Beyond the constitution certain statutes are bound to change. Gun laws may be made tighter in some of the new states that have a more liberal bent while undoubtedly the current gun laws would be loosened considerably in other new states.

And then there is the question of water.

If you think the fight over getting northern water to the south is contentious now, wait until you have six states sitting around the table. Consider many northern Californians who fight the idea of releasing more water to the south and oppose the building of dams just might agree to one giant dam — to prohibit any water going south.

It’s fun for political junkies to consider the political and policy alternatives for the new states if the measure passes and all hurdles are cleared. For those enthusiasts, determining the governance of six new states would be as close as they get to starting from scratch with a clean slate to construct a new way of governing.

But getting to that point, you’d have better odds in betting that the Lakers will play the Celtics in this year’s NBA championship.

The key is in the first sentence of the initiative’s title and summary: Congress must approve. Even if the people vote for the split, Congress has to agree.

The initiative’s preamble itself notes that Californians once voted to split the state but Congress did not act.
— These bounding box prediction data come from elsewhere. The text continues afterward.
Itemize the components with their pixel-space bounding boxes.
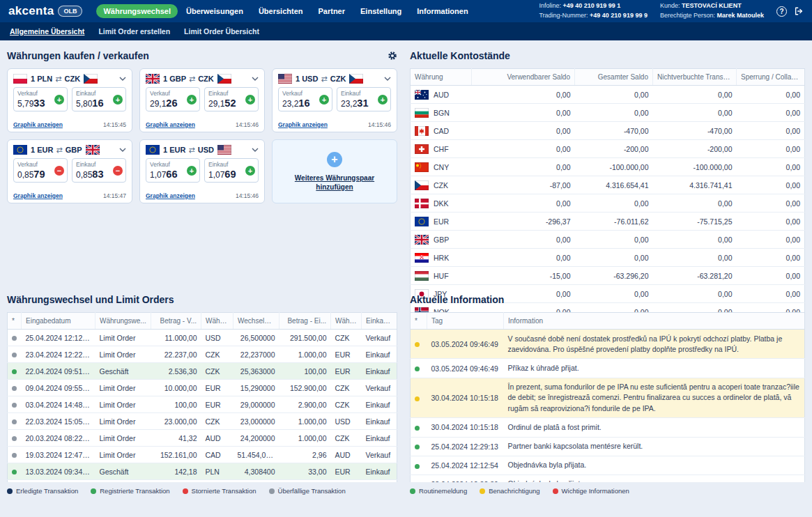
- balance-value: 0,00: [737, 213, 805, 231]
- level-dot: [415, 464, 420, 469]
- balance-row-aud[interactable]: AUD 0,000,000,000,00: [411, 86, 805, 104]
- buy-quote-box[interactable]: Einkauf 29,152 +: [204, 87, 259, 111]
- sell-quote-box[interactable]: Verkauf 29,126 +: [146, 87, 200, 111]
- show-graph-link[interactable]: Graphik anzeigen: [146, 121, 195, 128]
- information-row[interactable]: 23.04.2024 12:22:39 Objednávka byla přij…: [411, 474, 805, 482]
- chevron-down-icon[interactable]: [384, 77, 391, 81]
- buy-quote-box[interactable]: Einkauf 1,0769 +: [204, 158, 259, 183]
- balance-row-bgn[interactable]: BGN 0,000,000,000,00: [411, 104, 805, 122]
- fx-card-pln-czk[interactable]: 1 PLN ⇄ CZK Verkauf 5,7933 + Einkauf 5,8…: [7, 68, 132, 132]
- balance-value: 0,00: [737, 194, 805, 213]
- transactions-col-header[interactable]: Währungswe...: [95, 313, 151, 330]
- logout-icon[interactable]: [794, 6, 804, 16]
- sell-quote-box[interactable]: Verkauf 0,8579 −: [13, 158, 68, 183]
- nav-item-partner[interactable]: Partner: [311, 4, 352, 18]
- tx-type: Limit Order: [95, 346, 151, 363]
- subnav-item-limit-order-erstellen[interactable]: Limit Order erstellen: [98, 27, 170, 36]
- flag-us-icon: [217, 145, 231, 155]
- transaction-row[interactable]: 22.03.2024 15:05:54 Limit Order 23.000,0…: [8, 413, 397, 430]
- app-logo-wrap[interactable]: akcenta OLB: [8, 4, 82, 18]
- balance-row-czk[interactable]: CZK -87,004.316.654,414.316.741,410,00: [411, 176, 805, 194]
- information-row[interactable]: 30.04.2024 10:15:18 Ordinul de plată a f…: [411, 418, 805, 437]
- chevron-down-icon[interactable]: [119, 148, 126, 152]
- show-graph-link[interactable]: Graphik anzeigen: [13, 192, 63, 199]
- balance-row-hrk[interactable]: HRK 0,000,000,000,00: [411, 249, 805, 267]
- balances-col-header[interactable]: Währung: [411, 69, 472, 86]
- sell-quote-box[interactable]: Verkauf 23,216 +: [278, 87, 332, 111]
- trend-up-icon: +: [113, 95, 123, 105]
- subnav-item-allgemeine-ubersicht[interactable]: Allgemeine Übersicht: [10, 27, 84, 36]
- transaction-row[interactable]: 09.04.2024 09:55:37 Limit Order 10.000,0…: [8, 380, 397, 396]
- transactions-col-header[interactable]: Währun...: [331, 313, 362, 330]
- nav-item-uberweisungen[interactable]: Überweisungen: [179, 4, 250, 18]
- buy-quote-box[interactable]: Einkauf 23,231 +: [337, 87, 391, 111]
- balance-row-cad[interactable]: CAD 0,00-470,00-470,000,00: [411, 122, 805, 140]
- transaction-row[interactable]: 19.03.2024 12:47:09 Limit Order 152.161,…: [8, 447, 397, 463]
- transactions-col-header[interactable]: Eingabedatum: [22, 313, 95, 330]
- transactions-col-header[interactable]: Währun...: [201, 313, 233, 330]
- sell-quote-box[interactable]: Verkauf 5,7933 +: [13, 87, 68, 111]
- balances-col-header[interactable]: Gesamter Saldo: [575, 69, 653, 86]
- sell-quote-box[interactable]: Verkauf 1,0766 +: [146, 158, 200, 183]
- trend-down-icon: −: [54, 166, 64, 176]
- balance-row-eur[interactable]: EUR -296,37-76.011,62-75.715,250,00: [411, 213, 805, 231]
- chevron-down-icon[interactable]: [252, 77, 259, 81]
- help-icon[interactable]: ?: [776, 6, 787, 17]
- balance-row-chf[interactable]: CHF 0,00-200,00-200,000,00: [411, 140, 805, 158]
- tx-amount-buy: 1.000,00: [279, 346, 331, 363]
- fx-card-eur-gbp[interactable]: 1 EUR ⇄ GBP Verkauf 0,8579 − Einkauf 0,8…: [7, 139, 132, 203]
- information-row[interactable]: 03.05.2024 09:46:49 V současné době není…: [411, 330, 805, 359]
- chevron-down-icon[interactable]: [252, 148, 259, 152]
- balance-row-huf[interactable]: HUF -15,00-63.296,20-63.281,200,00: [411, 267, 805, 285]
- show-graph-link[interactable]: Graphik anzeigen: [146, 192, 195, 199]
- transaction-row[interactable]: 23.04.2024 12:22:38 Limit Order 22.237,0…: [8, 346, 397, 363]
- balance-value: 0,00: [472, 140, 575, 158]
- subnav-item-limit-order-ubersicht[interactable]: Limit Order Übersicht: [184, 27, 259, 36]
- information-row[interactable]: 30.04.2024 10:15:18 În prezent, suma fon…: [411, 378, 805, 418]
- nav-item-ubersichten[interactable]: Übersichten: [252, 4, 310, 18]
- information-row[interactable]: 25.04.2024 12:29:13 Partner banki kapcso…: [411, 437, 805, 456]
- chevron-down-icon[interactable]: [119, 77, 126, 81]
- transactions-col-header[interactable]: *: [8, 313, 22, 330]
- show-graph-link[interactable]: Graphik anzeigen: [13, 121, 63, 128]
- transactions-col-header[interactable]: Betrag - Ei...: [279, 313, 331, 330]
- transaction-row[interactable]: 20.03.2024 08:22:14 Limit Order 41,32 AU…: [8, 430, 397, 447]
- information-col-header[interactable]: Tag: [427, 313, 504, 330]
- nav-item-wahrungswechsel[interactable]: Währungswechsel: [96, 4, 178, 18]
- fx-card-usd-czk[interactable]: 1 USD ⇄ CZK Verkauf 23,216 + Einkauf 23,…: [272, 68, 397, 132]
- balances-col-header[interactable]: Verwendbarer Saldo: [472, 69, 575, 86]
- transactions-col-header[interactable]: Einkauf / V...: [362, 313, 397, 330]
- fx-card-eur-usd[interactable]: 1 EUR ⇄ USD Verkauf 1,0766 + Einkauf 1,0…: [139, 139, 265, 203]
- info-text: Objednávka byla přijata.: [504, 456, 805, 474]
- transactions-col-header[interactable]: Betrag - V...: [151, 313, 201, 330]
- pair-label: 1 PLN ⇄ CZK: [31, 75, 80, 84]
- information-col-header[interactable]: *: [411, 313, 427, 330]
- balance-value: 0,00: [653, 249, 737, 267]
- information-row[interactable]: 25.04.2024 12:12:54 Objednávka byla přij…: [411, 456, 805, 474]
- nav-item-informationen[interactable]: Informationen: [410, 4, 475, 18]
- balance-row-cny[interactable]: CNY 0,00-100.000,00-100.000,000,00: [411, 158, 805, 176]
- header-client: Kunde: TESTOVACÍ KLIENTBerechtigte Perso…: [660, 1, 764, 21]
- transaction-row[interactable]: 25.04.2024 12:12:53 Limit Order 11.000,0…: [8, 330, 397, 346]
- balance-value: 0,00: [575, 249, 653, 267]
- balance-row-dkk[interactable]: DKK 0,000,000,000,00: [411, 194, 805, 213]
- information-col-header[interactable]: Information: [504, 313, 805, 330]
- balances-col-header[interactable]: Nichtverbuchte Transak...: [653, 69, 737, 86]
- fx-card-gbp-czk[interactable]: 1 GBP ⇄ CZK Verkauf 29,126 + Einkauf 29,…: [139, 68, 265, 132]
- balances-col-header[interactable]: Sperrung / Collateral: [737, 69, 805, 86]
- transaction-row[interactable]: 13.03.2024 09:34:50 Geschäft 23,42 EUR 4…: [8, 480, 397, 483]
- show-graph-link[interactable]: Graphik anzeigen: [278, 121, 328, 128]
- transaction-row[interactable]: 13.03.2024 09:34:54 Geschäft 142,18 PLN …: [8, 463, 397, 480]
- buy-quote-box[interactable]: Einkauf 0,8583 −: [72, 158, 126, 183]
- balance-row-gbp[interactable]: GBP 0,000,000,000,00: [411, 231, 805, 249]
- transaction-row[interactable]: 03.04.2024 14:48:32 Limit Order 100,00 E…: [8, 396, 397, 413]
- buy-quote-box[interactable]: Einkauf 5,8016 +: [72, 87, 126, 111]
- add-currency-pair-card[interactable]: + Weiteres Währungspaar hinzufügen: [272, 139, 397, 203]
- status-dot: [12, 353, 17, 357]
- plus-icon: +: [327, 152, 342, 167]
- information-row[interactable]: 03.05.2024 09:46:49 Příkaz k úhradě přij…: [411, 359, 805, 378]
- transactions-col-header[interactable]: Wechselku...: [233, 313, 279, 330]
- nav-item-einstellung[interactable]: Einstellung: [353, 4, 408, 18]
- gear-icon[interactable]: [388, 51, 397, 61]
- transaction-row[interactable]: 22.04.2024 09:51:50 Geschäft 2.536,30 CZ…: [8, 363, 397, 380]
That was in 1859. Interestingly, one of the big issues that drove that referendum vote was that the property tax payers of southern California felt they were being treated unfairly by the legislature dominated by northern Californians that protected the mining industry over the southern landowners.

The Six States of California – fun to consider but nearly impossible to imagine as a reality.

The Six States as proposed by the initiative:

Jefferson, including the territory represented by the boundaries of the following counties: Butte, Colusa, Del Norte, Glenn, Humboldt, Lake, Lassen, Mendocino, Modoc, Plumas, Siskiyou, Shasta, Tehama, and Trinity.

North California, including the territory represented by the following counties:, Amador, El Dorado, Marin, Napa, Nevada, Placer, Sacramento, Sierra, Solano, Sonoma, Sutter, Yolo, and Yuba.

Central California, including the territory represented by the boundaries of the following counties: Alpine, Calaveras, Fresno, Inyo, Kern, Kings, Madera, Mariposa, Merced, Mono, San Joaquin, Stanislaus, Tulare, and Tuolumne.

Silicon Valley, including the territory represented by the following counties: Alameda, Contra Costa, San Benito, San Francisco, San Mateo, Santa Clara, Santa Cruz, and Monterey.

West California, including the territory represented by the following counties: Santa Barbara, San Luis Obispo, Los Angeles, and Ventura.

South California, including the territory of Imperial, Orange, Riverside, San Bernardino, and San Diego.